I pass through all my physical NICs to a Openwrt container. This works fine the first time I boot the host. But when I try to restart the openwrt container with “lxc restart”, some of the parent NICs get renamed to something seemingly random like phys****** and lxc fails to start as parent NIC does not exist.
The phys****** adapter does have the correct MAC and has a property “altname” which does have the real interface name.
Would it be possible to passthrough the NIC with MAC instead of Ifname? Or is there anything else I could do to stop this behavior? I tried disabling Predictable Network Interface Names, but with this the NICs get renamed phys****** during host boot and the container wont start once.
Is it always the same parent NICs that get renamed?
Are there any conflicting interfaces on the parent when the container gets restarted?
Please can you show the output of lxc config show <instance> --expanded along with the output of ip a before and after the container has been started and then restarted.
I think it’s mostly the same one, but it’s a part of 4-port Ethernet card so I’m not sure it matters. There should not be any conflicts I think, when everything is working as it should, the host has only one interface visible, br0 everything physical goes to the container.
I will get back to you with logs when I get a chance, it will take some doing because of my config.
I should add that this does not happen every time, but I’ve started to just reboot the whole host when needed.
So I had a look at the liblxc source code and found this:
I wonder if NIC is clashing with another NIC inside the container and then not being renamed so that when its moved back LXD doesn’t recognise it to rename it back to its original name.
Name: router
Status: STOPPED
Type: container
Architecture: x86_64
Created: 2021/11/03 23:19 EET
Last Used: 2022/04/08 12:35 EEST
Log:
lxc router 20220408101124.376 WARN network - network.c:lxc_delete_network_priv:3617 - Failed to rename interface with index 2 from "eth3" to its initial name "enp4s0f0"
lxc router 20220408101124.379 WARN network - network.c:lxc_delete_network_priv:3617 - Failed to rename interface with index 3 from "eth4" to its initial name "enp4s0f1"
When the container is stopped LXC will move the network device back to the host. In order to that it will use a “transient” name which it has used during interface creation. It’s basically a low-effort way to avoid name collisions on the host when moving a network device back that usually has a high-collision probability name such as “eth0” in the container.
In the final step it is renamed from the transient name to its original name on the host. Since the rename step fails after the device has been moved back it makes it somewhat likely that it’s a naming collision, i.e. it’s original hostname has been taken by another device.
I guess I can test later, but I will always have multiple nics in the container, it is a router/switch after all.
That collision thing seems probable. If I disable Predictable Network Interface Names, Host nics stay as eth0 etc. instead of enps, and then the container wont start at all.

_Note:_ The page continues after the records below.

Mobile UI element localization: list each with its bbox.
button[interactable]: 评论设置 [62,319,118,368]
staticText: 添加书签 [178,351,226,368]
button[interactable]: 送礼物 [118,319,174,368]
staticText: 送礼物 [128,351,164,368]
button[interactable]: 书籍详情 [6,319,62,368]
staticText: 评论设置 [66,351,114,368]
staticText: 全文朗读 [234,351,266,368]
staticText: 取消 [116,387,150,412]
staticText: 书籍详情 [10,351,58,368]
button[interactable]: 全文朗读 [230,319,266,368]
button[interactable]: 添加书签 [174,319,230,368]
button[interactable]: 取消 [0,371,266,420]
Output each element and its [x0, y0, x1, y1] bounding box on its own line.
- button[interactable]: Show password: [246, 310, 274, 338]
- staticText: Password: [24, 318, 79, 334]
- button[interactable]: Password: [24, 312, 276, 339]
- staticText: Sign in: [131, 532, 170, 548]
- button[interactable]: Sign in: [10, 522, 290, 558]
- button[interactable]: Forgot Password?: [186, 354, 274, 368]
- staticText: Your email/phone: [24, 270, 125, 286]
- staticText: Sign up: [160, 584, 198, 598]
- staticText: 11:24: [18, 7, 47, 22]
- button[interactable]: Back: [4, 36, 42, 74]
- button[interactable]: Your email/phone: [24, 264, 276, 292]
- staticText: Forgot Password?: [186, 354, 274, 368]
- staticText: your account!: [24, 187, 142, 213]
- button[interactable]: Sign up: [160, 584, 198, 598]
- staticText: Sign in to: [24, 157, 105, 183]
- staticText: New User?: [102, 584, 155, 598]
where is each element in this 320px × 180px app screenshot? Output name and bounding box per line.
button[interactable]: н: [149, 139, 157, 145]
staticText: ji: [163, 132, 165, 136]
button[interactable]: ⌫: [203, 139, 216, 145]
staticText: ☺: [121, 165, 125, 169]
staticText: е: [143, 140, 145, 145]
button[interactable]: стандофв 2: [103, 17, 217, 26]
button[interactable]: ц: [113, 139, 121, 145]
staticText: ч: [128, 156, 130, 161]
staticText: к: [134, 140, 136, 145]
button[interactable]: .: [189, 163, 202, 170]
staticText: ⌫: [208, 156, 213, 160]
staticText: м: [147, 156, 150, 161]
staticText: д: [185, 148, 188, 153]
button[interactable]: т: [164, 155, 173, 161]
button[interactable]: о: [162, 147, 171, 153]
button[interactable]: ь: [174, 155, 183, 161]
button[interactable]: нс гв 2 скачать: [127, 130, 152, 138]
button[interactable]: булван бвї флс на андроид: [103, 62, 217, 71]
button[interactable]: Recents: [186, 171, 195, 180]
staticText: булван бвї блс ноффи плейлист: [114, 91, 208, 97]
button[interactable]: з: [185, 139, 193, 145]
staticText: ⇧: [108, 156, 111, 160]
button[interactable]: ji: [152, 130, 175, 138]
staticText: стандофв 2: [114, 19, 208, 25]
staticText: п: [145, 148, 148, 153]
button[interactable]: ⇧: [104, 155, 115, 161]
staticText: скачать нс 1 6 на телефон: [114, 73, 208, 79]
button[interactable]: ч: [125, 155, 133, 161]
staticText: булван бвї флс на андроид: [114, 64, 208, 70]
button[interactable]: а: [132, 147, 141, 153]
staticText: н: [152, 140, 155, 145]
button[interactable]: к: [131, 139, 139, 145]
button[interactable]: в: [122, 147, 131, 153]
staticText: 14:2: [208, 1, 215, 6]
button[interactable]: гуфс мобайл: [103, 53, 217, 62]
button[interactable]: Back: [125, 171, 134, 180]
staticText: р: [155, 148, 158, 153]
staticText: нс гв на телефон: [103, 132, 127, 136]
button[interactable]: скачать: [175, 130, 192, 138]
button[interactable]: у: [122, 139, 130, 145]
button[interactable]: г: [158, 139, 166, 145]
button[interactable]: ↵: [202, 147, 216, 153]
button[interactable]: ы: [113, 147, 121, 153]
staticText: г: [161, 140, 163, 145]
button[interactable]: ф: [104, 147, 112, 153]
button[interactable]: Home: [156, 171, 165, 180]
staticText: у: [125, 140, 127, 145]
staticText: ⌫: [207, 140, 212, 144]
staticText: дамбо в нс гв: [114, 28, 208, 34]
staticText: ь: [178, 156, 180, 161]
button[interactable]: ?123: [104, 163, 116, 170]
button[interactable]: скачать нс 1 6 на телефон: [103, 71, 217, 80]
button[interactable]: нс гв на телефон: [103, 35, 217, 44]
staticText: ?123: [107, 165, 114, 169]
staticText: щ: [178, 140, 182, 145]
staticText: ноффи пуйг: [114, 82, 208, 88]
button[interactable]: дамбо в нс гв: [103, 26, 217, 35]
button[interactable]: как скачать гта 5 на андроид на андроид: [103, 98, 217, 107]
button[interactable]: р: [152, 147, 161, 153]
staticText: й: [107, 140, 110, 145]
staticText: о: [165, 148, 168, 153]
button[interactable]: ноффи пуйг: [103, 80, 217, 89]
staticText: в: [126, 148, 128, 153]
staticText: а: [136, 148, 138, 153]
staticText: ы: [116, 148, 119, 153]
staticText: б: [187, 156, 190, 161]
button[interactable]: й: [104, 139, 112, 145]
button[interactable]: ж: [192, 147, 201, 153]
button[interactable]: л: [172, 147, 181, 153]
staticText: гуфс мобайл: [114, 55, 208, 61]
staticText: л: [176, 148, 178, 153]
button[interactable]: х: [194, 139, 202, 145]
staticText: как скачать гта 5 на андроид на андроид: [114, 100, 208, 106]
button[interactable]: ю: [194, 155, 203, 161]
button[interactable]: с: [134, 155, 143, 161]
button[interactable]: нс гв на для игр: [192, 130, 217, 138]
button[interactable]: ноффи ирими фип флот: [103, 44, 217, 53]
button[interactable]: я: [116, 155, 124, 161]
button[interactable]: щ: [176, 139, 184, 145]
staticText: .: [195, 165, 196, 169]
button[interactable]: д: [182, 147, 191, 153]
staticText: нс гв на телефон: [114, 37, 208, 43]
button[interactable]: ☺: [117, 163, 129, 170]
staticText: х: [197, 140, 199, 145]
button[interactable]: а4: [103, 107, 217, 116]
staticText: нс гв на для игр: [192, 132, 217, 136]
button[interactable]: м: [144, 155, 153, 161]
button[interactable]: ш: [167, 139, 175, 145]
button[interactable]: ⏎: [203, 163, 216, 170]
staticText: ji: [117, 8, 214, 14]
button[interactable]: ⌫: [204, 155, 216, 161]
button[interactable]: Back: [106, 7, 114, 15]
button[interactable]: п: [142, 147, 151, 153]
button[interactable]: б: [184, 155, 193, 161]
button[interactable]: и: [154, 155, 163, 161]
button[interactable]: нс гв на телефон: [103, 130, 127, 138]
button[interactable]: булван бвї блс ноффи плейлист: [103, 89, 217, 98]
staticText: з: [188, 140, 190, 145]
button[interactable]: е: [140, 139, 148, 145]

Perhaps I could try renaming container nics to eth01 etc do avoid collision.
Ok, I did test this by removing all but one physical NIC from the container and adding them back one by one. The problems start when adding the third one of four.
No idea, I have Ubuntu server with minimal extra packages. Predictable Network Interface Names does this on boot of course, but like I said before, If I disable that the LXC container wont start even once and I have those phys*** nics listed when it has tried.
I’m using only systemd-networkd with only br0 configured if that makes any difference. And I compile lxd from source, I don’t have snap installed.